The winner was Ground Guidance by a company called Primordial, which Mr Culshaw said was a terrain-based tracking system based on a United States military patent.
The runner-up prize package included about $20,000, which Pocketweb, a start-up company, will find very handy.
Mr Culshaw, a 40-something, married father of two, does not always embrace the technology.
He has days where he would happily hurl his cellphone into Lake Wanaka because he finds it so annoying.
He obtained a computer science degree from Cambridge University, in the United Kingdom, and then vowed never to touch another computer again.
A year in the British police force changed his mind and he ended up back in the information technology industry, working variously in Sydney, Auckland, and back in the UK.
So how did a small Wanaka company rise to the top of an international competition?Most importantly, Wanaka had the scenery and lifestyle.
Visitors from England and Germany fell in love with the town, immigrated, and started families.
Mr Culshaw, originally from Preston, Lancashire, England, met Michael Heinzel, of Germany, while they were picking up their children from Wanaka Primary School one day.
Mr Culshaw got talking to Mr Heinzel, and as their friendship developed, Mr Heinzel introduced his Sydney-based contacts, Dr Alexander Koeppen and Hanno Blankenstein.
Later, Terry Warwar, an Australian who now lives in Queenstown, joined the team.
"I was working in the travel industry, building travel systems... We slowly ended up as partners. That was about two or three years ago now," Mr Culshaw said.
The international recognition will be valuable as the company continues to grow.
But Mr Culshaw says neither work nor the social networking technology he designs will take over his life.
He is in Wanaka to live a healthy life and is not on the same level as the younger generations, who seem reluctant to be parted from their cellphones even in the shower.
He acknowledges the intrusive, "Big Brother" aspect to Pocket Life and other applications in development.
The worldwide technology emphasis on developing tracking devices and software potentially allows people to be in constant contact and have markers on other people's locations at all times.
But with Pocket Life, people can just turn their phone off.
And they can control what they want to share, Mr Culshaw says.

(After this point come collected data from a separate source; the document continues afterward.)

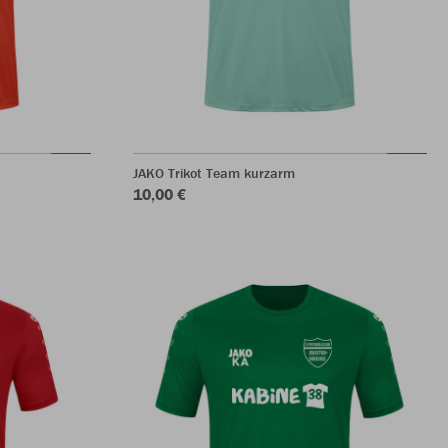
JAKO Trikot Team kurzarm
10,00 €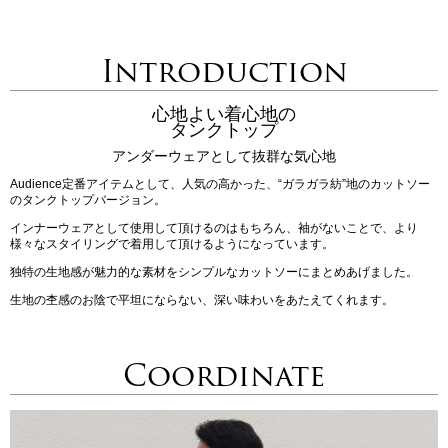
Introduction
心地よい着心地の
タンクトップ
アンダーウェアとして抜群な気心地
Audience定番アイテムとして、人気の高かった、“ガラガラ紡”地のカットソー
のタンクトップバージョン。
インナーウェアとして使用して頂けるのはもちろん、袖がないことで、より
様々なスタイリングで着用して頂けるようになっています。
独特の生地感が魅力的な素材をシンプルなカットソーにまとめあげました。
生地の杢感のお陰で平坦にならない、深い味わいをあたえてくれます。
Coordinate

"For my age group, we are what I call the 'email age group'. Sometimes, we feel uncomfortable giving out emails because we get hammered [with junk]. But with the under-25s, it is all about social networking and Facebook, sharing photos...
"It is the next step because these people are willing. If people are prepared to share stuff and get back something for it... I have got to be open-minded about it because you can see these things happening. But older generations are generally more uncomfortable with it," Mr Culshaw said.
Pocket Life can be used to record and send the location of the user's favourite mountain-bike tracks, cafes, art galleries and suchlike.
It can also have early warning applications for things such as bushfires or hailstorms.
Or it could be used by multisport race support crews who need to keep track of their athletes.
It is best used in urban settings or where there is cellphone range.
"I wouldn't rely on it while out bushwalking. It is not a beacon," Mr Culshaw said.
For the environmentally conscious, however, Pocket Life can be used to record transport routes, work out carbon emissions and then choose the best route to reduce the user's carbon footprint.
Mr Culshaw also says Pocket Life might come in handy for concerned parents who want to keep track of teenagers. But at $800, it is expensive.